A Ucrânia busca uma via rápida para a União Europeia como parte de um acordo de paz, mirando 2027. Kyiv defende a adesão como garantia de prosperidade, segurança e estabilidade, mesmo diante de dúvidas sobre território e NATO.
Governos da UE resistem a acelerar o processo, temendo abrir problemas não resolvidos por uma entrada rápida.

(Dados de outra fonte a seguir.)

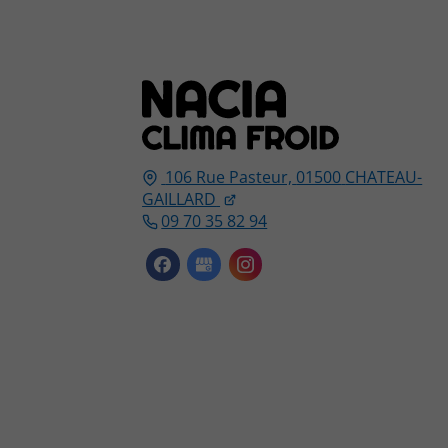
106 Rue Pasteur,
01500
CHATEAU-
GAILLARD
09 70 35 82 94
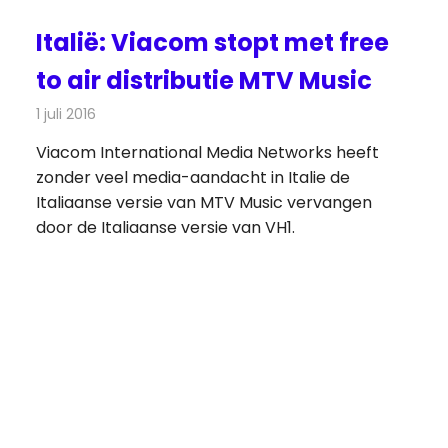
Italië: Viacom stopt met free
to air distributie MTV Music
1 juli 2016
Redactie
Nieuws
,
Televisienieuws
Viacom International Media Networks heeft
zonder veel media-aandacht in Italie de
Italiaanse versie van MTV Music vervangen
door de Italiaanse versie van VH1.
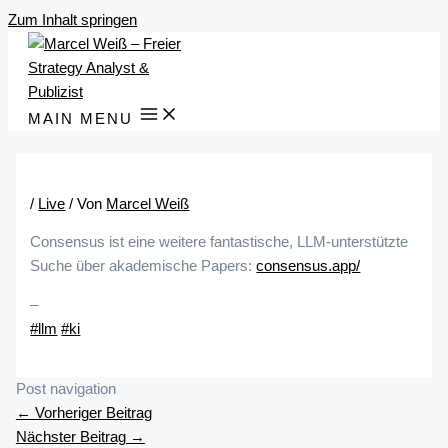
Zum Inhalt springen
MAIN MENU
/
Live
/ Von
Marcel Weiß
Consensus ist eine weitere fantastische, LLM-unterstützte
Suche über akademische Papers:
consensus.app/
–
#llm
#ki
Post navigation
←
Vorheriger Beitrag
Nächster Beitrag
→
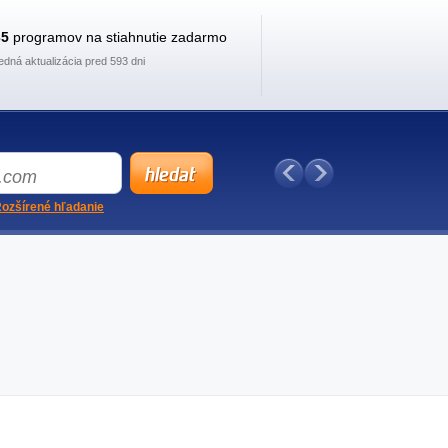
35
programov na stiahnutie zadarmo
edná aktualizácia pred 593 dni
ozšírené hľadanie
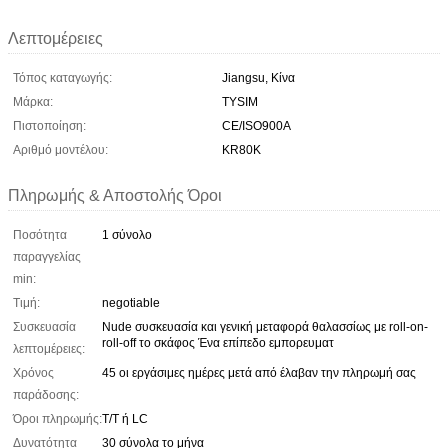
Λεπτομέρειες
Τόπος καταγωγής:
Jiangsu, Κίνα
Μάρκα:
TYSIM
Πιστοποίηση:
CE/ISO900A
Αριθμό μοντέλου:
KR80K
Πληρωμής & Αποστολής Όροι
Ποσότητα
1 σύνολο
παραγγελίας
min:
Τιμή:
negotiable
Συσκευασία
Nude συσκευασία και γενική μεταφορά θαλασσίως με roll-on-
roll-off το σκάφος Ένα επίπεδο εμπορευματ
λεπτομέρειες:
Χρόνος
45 οι εργάσιμες ημέρες μετά από έλαβαν την πληρωμή σας
παράδοσης:
Όροι πληρωμής:
T/T ή LC
Δυνατότητα
30 σύνολα το μήνα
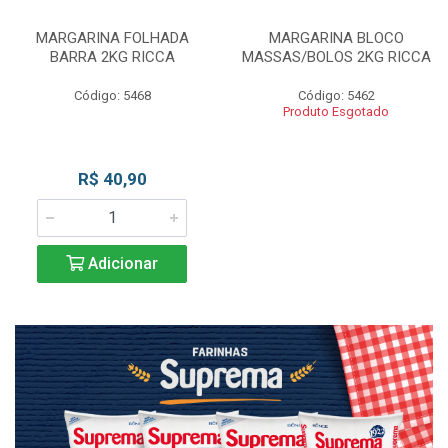
MARGARINA FOLHADA
MARGARINA BLOCO
BARRA 2KG RICCA
MASSAS/BOLOS 2KG RICCA
Código: 5468
Código: 5462
Produto Esgotado
R$ 40,90
Adicionar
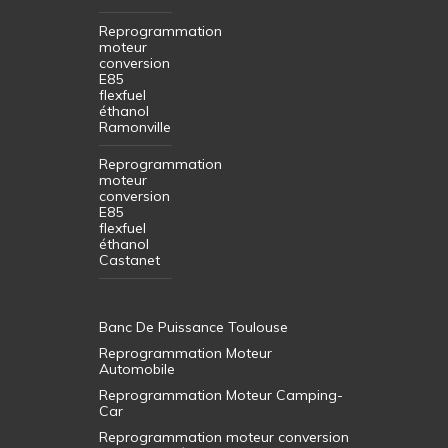
Reprogrammation
moteur
conversion
E85
flexfuel
éthanol
Ramonville
Reprogrammation
moteur
conversion
E85
flexfuel
éthanol
Castanet
Banc De Puissance Toulouse
Reprogrammation Moteur
Automobile
Reprogrammation Moteur Camping-
Car
Reprogrammation moteur conversion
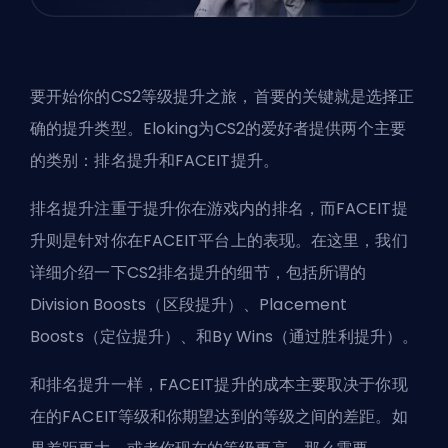
要开始你的CS2等级提升之旅，首要的关键就是选择正
确的提升类型。Eloking为CS2的爱好者提供两个主要
的类别：排名提升和FACEIT提升。
排名提升注重于提升你在游戏内的排名，而FACEIT提
升则是针对你在FACEIT平台上的表现。在这里，我们
详细介绍一下CS2排名提升的细节，包括所谓的
Division Boosts（区段提升）、Placement
Boosts（定位提升）、和By Wins（通过胜利提升）。
和排名提升一样，FACEIT提升的成本主要取决于你现
在的FACEIT等级和你期望达到的等级之间的差距。如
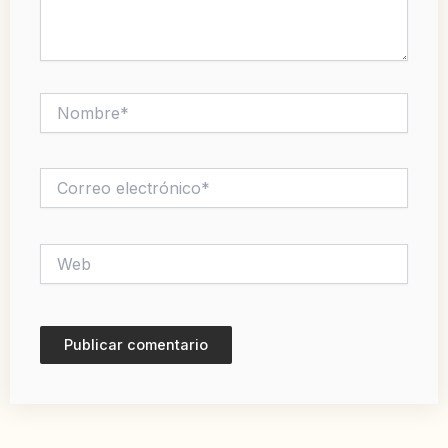
Nombre*
Correo
electrónico*
Web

Fontes diplomáticas citam ceticismo de países como França e Alemanha sobre reformas que encurtariam o caminho.
A meta de Zelenskiy, segundo analistas, pode ser um instrumento para vender o acordo de paz aos ucranianos, embora haja incertezas sobre a recuperação de território e a participação na OTAN.
Processo de adesão atual
Taras Kachka, vice-primeiro-ministro e principal negociador da Ucrânia, disse que Kyiv está pronto para atender às preocupações da UE, propondo salvaguardas e um período de transição para subsídios agrícolas.
Mesmo com esse cenário, a adesão segue longa e complexa, com requisitos divididos em capítulos e aprovação unânime de todos os membros. A Hungria já bloqueou etapas iniciais do caminho ucraniano.
A presidente da Comissão Europeia, Ursula von der Leyen, discute internamente uma reformulação do processo, chamada de reverse enlargement, que colocaria menos ênfase nas etapas atuais para abrir espaço a uma adesão mais rápida.
Cenário político e perspectivas
Analistas apontam que a ideia de adesão em tempo rápido enfrenta resistência de governos que temem perder controle político ou abrir espaço para reformas impopulares. A percepção pública também pesa nesse debate.
Apesar da resistência, a Comissão permanece aberta a avançar com caminhos que acelerem a integração, incluindo participação mais ampla da Ucrânia em programas do bloco, comércio, energia e infraestrutura.
Especialistas apontam que uma adesão completa ainda é improvável nos próximos anos, sugerindo cenários de integração gradual até que critérios estejam plenamente atendidos pelos candidatos.